Poster Presentation 1B-54

 

Improved Thermostability of Esterase by Error-prone PCR and Directed Evolution

 

Yun-Jung Kim,¹ Gi-Sub Choi,¹ Geun-Joong Kim² and Yeon-Woo Ryu^1*

 

 

¹Department of Molecular Science and Technology

Ajou University

Suwon, 443-749, Korea

Phone:  82-31-219-2449

Fax:  82-31-216-8777

E-mail:  ywryu@ajou.ac.kr

 

²Institute of Biotechnological Industry

College of Engineering

Inha University

Incheon, 402-751, Korea

 

 

 

Biocatalysts used in various industrial processes must have economical advantages as well as higher substrate specificity.  However, enzymes obtained from natural conditions typically have a low thermostability and pH stability, causing them to be unsuitable for manufacturing applications.  In many cases, enzymes obtained in normal conditions have property limitations (e.g. substrate spectrum, thermostability).  In order to resolve a ketoprofen ethyl ester, which is widely used to relieve pain and reduce inflammation, a directed evolution of an esterase from Pseudomonas fluorescens KCTC 1767 (PFE) was performed.
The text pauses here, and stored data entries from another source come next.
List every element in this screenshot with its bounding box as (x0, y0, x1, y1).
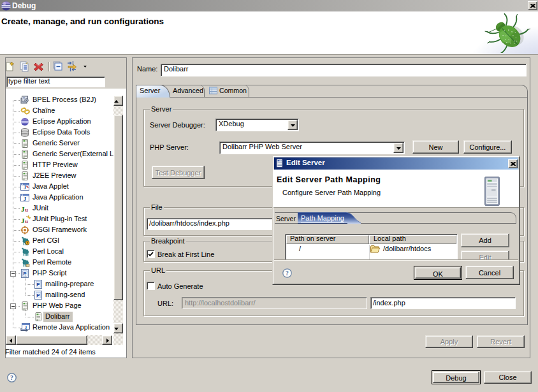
svg-text:J: J (25, 325, 27, 330)
svg-text:P: P (36, 293, 40, 298)
svg-text:?: ? (10, 374, 13, 381)
svg-text:P: P (36, 282, 40, 287)
svg-text:J: J (24, 185, 26, 191)
svg-text:u: u (25, 218, 28, 224)
svg-text:u: u (25, 207, 28, 213)
svg-text:J: J (24, 196, 27, 202)
svg-text:?: ? (286, 270, 289, 277)
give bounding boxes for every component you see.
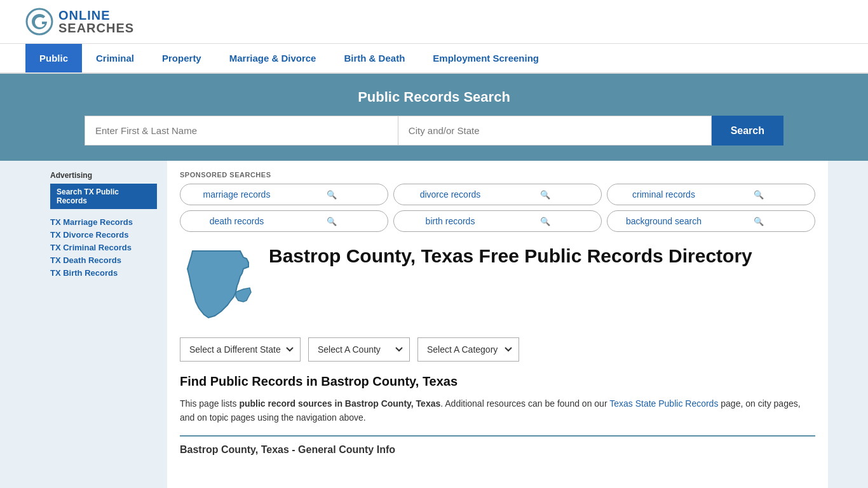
state-dropdown[interactable]: Select a Different State (180, 337, 301, 362)
main-container: Advertising Search TX Public Records TX … (40, 161, 828, 488)
sidebar-ad-button[interactable]: Search TX Public Records (50, 184, 157, 209)
sponsored-item-label: death records (189, 216, 284, 226)
nav-item-employment[interactable]: Employment Screening (419, 44, 553, 72)
county-section: Bastrop County, Texas Free Public Record… (180, 245, 815, 327)
dropdown-row: Select a Different State Select A County… (180, 337, 815, 362)
county-title: Bastrop County, Texas Free Public Record… (269, 245, 752, 268)
nav-item-criminal[interactable]: Criminal (82, 44, 148, 72)
main-nav: Public Criminal Property Marriage & Divo… (0, 44, 868, 74)
county-dropdown[interactable]: Select A County (308, 337, 410, 362)
sidebar-links: TX Marriage Records TX Divorce Records T… (50, 217, 157, 278)
logo-online-text: ONLINE (58, 9, 134, 22)
sponsored-item-label: criminal records (616, 189, 711, 200)
find-desc-mid: . Additional resources can be found on o… (440, 398, 609, 409)
sponsored-item-marriage[interactable]: marriage records 🔍 (180, 184, 388, 205)
sidebar-link-criminal[interactable]: TX Criminal Records (50, 243, 132, 252)
search-banner: Public Records Search Search (0, 74, 868, 161)
find-records-title: Find Public Records in Bastrop County, T… (180, 374, 815, 389)
sponsored-item-birth[interactable]: birth records 🔍 (393, 210, 602, 232)
nav-item-property[interactable]: Property (148, 44, 215, 72)
sidebar-link-marriage[interactable]: TX Marriage Records (50, 217, 133, 227)
find-desc-start: This page lists (180, 398, 239, 409)
general-info-title: Bastrop County, Texas - General County I… (180, 444, 815, 456)
sponsored-item-label: marriage records (189, 189, 284, 200)
county-title-area: Bastrop County, Texas Free Public Record… (269, 245, 752, 268)
sidebar-link-birth[interactable]: TX Birth Records (50, 268, 118, 278)
svg-point-0 (27, 9, 52, 34)
sponsored-item-label: background search (616, 216, 711, 226)
advertising-label: Advertising (50, 171, 157, 180)
location-input[interactable] (398, 116, 712, 146)
sponsored-item-label: birth records (403, 216, 498, 226)
search-form: Search (85, 116, 783, 146)
main-content: SPONSORED SEARCHES marriage records 🔍 di… (167, 161, 828, 488)
nav-item-birth-death[interactable]: Birth & Death (330, 44, 419, 72)
search-icon: 🔍 (498, 190, 592, 200)
sponsored-item-background[interactable]: background search 🔍 (607, 210, 815, 232)
sidebar: Advertising Search TX Public Records TX … (40, 161, 167, 488)
list-item: TX Marriage Records (50, 217, 157, 227)
list-item: TX Criminal Records (50, 242, 157, 252)
header: ONLINE SEARCHES (0, 0, 868, 44)
sponsored-label: SPONSORED SEARCHES (180, 171, 815, 179)
sponsored-grid: marriage records 🔍 divorce records 🔍 cri… (180, 184, 815, 232)
sponsored-item-death[interactable]: death records 🔍 (180, 210, 388, 232)
search-icon: 🔍 (711, 217, 806, 226)
list-item: TX Death Records (50, 255, 157, 265)
nav-item-marriage-divorce[interactable]: Marriage & Divorce (215, 44, 330, 72)
search-banner-title: Public Records Search (25, 89, 843, 105)
name-input[interactable] (85, 116, 398, 146)
find-desc-bold: public record sources in Bastrop County,… (239, 398, 440, 409)
logo-searches-text: SEARCHES (58, 22, 134, 34)
find-records-description: This page lists public record sources in… (180, 396, 815, 425)
section-divider (180, 435, 815, 437)
list-item: TX Birth Records (50, 268, 157, 278)
logo: ONLINE SEARCHES (25, 8, 134, 36)
search-button[interactable]: Search (712, 116, 783, 146)
search-icon: 🔍 (498, 217, 592, 226)
sidebar-link-divorce[interactable]: TX Divorce Records (50, 230, 129, 240)
search-icon: 🔍 (711, 190, 806, 200)
list-item: TX Divorce Records (50, 229, 157, 240)
sponsored-item-label: divorce records (403, 189, 498, 200)
search-icon: 🔍 (284, 217, 379, 226)
nav-item-public[interactable]: Public (25, 44, 82, 72)
sponsored-item-divorce[interactable]: divorce records 🔍 (393, 184, 602, 205)
logo-icon (25, 8, 53, 36)
sidebar-link-death[interactable]: TX Death Records (50, 255, 121, 265)
texas-map-icon (180, 245, 256, 327)
category-dropdown[interactable]: Select A Category (417, 337, 519, 362)
texas-state-link[interactable]: Texas State Public Records (609, 398, 718, 409)
sponsored-item-criminal[interactable]: criminal records 🔍 (607, 184, 815, 205)
search-icon: 🔍 (284, 190, 379, 200)
logo-text: ONLINE SEARCHES (58, 9, 134, 34)
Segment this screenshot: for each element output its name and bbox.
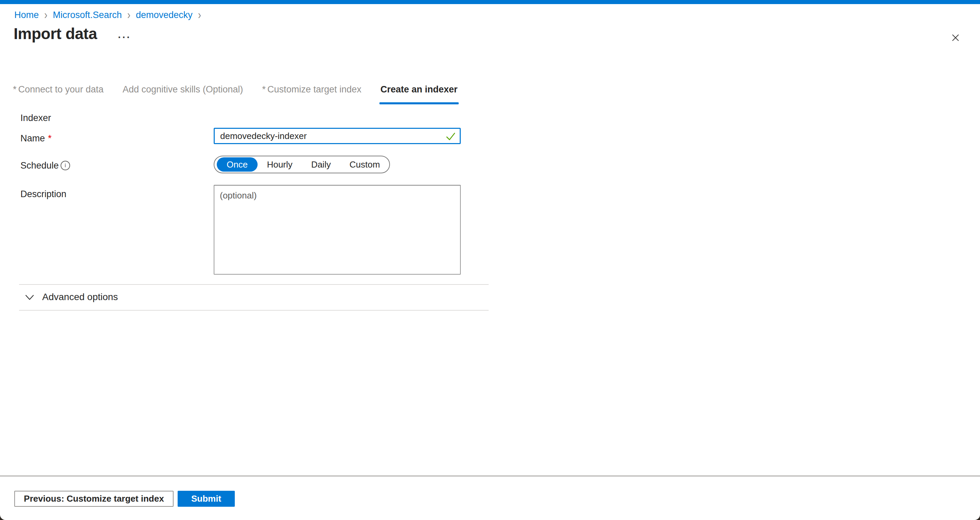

Through ep-PCR and StEP several mutants showed improved thermostability, while enantiomeric excess was either the same or slightly decreased.  Also, solvent (e.g. ethanol, butanol, hexane) resistance and surfactant resistance was tested but didn’t show a remarkable result. Sodium dodecyl sulfate in particular did not show any catalytic activity in 0.01% concentration. Optimal pH and pH stability was not changed in our mutation area. DNA sequence of selected mutant showed a few changed amino acids which included an important residue for enzymatic activity.